LA VISUALISATION

Apparentées à l’autohypnose, la visualisation et l’imagerie mentale sont des techniques qui mettent en œuvre les ressources de l’esprit, de l’imagination et de l’intuition pour augmenter son mieux-être. Bien que les deux termes soient souvent utilisés indistinctement, on s’accorde généralement sur la différence qui suit : dans la visualisation, on impose des images précises à l’esprit, pour ma  part, j’utilise l’autohypnose et l’hypnose pour insérer la visualisation.
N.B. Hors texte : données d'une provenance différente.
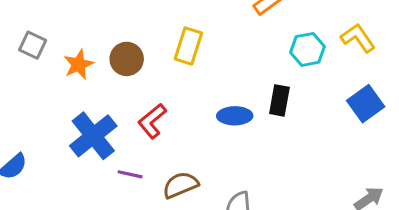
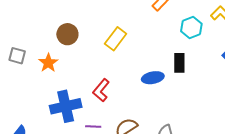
yellow rectangle: (188, 46) -> (116, 39), turned 30
brown circle: (127, 59) -> (67, 34), moved
blue cross: (93, 136) -> (66, 106), turned 36

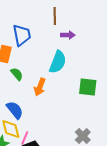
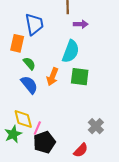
green square: (88, 87) -> (80, 77), moved
blue semicircle: (15, 110) -> (29, 85), moved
L’imagerie cherche à faire émerger les représentations qui appartiennent à l’inconscient du sujet. Les deux techniques possèdent plusieurs champs d’application et sont parfois utilisées conjointement. On y a notamment recours dans le domaine sportif, où elles font maintenant partie de l’entraînement de tout athlète de haut niveau. En temps que professeur d’éducation physique et après avoir fais du judo à haut niveau, la visualisation soit, d’un combat ou d’une technique m’a permis de l’ intégrer dans le domaine thérapeutique.  Elles peuvent servir dans des situations fortement dépendantes du psychisme, pour modifier un comportement ou réduire le stress, par exemple. Pour ce qui est de soigner des malaises ou des maladies, elles servent généralement de manière complémentaire aux traitements médicaux. Nous pouvons utiliser des techniques comme la méditation, l’hypnose ou le biofeeback, avec lesquelles elles sont d’ailleurs souvent utilisées.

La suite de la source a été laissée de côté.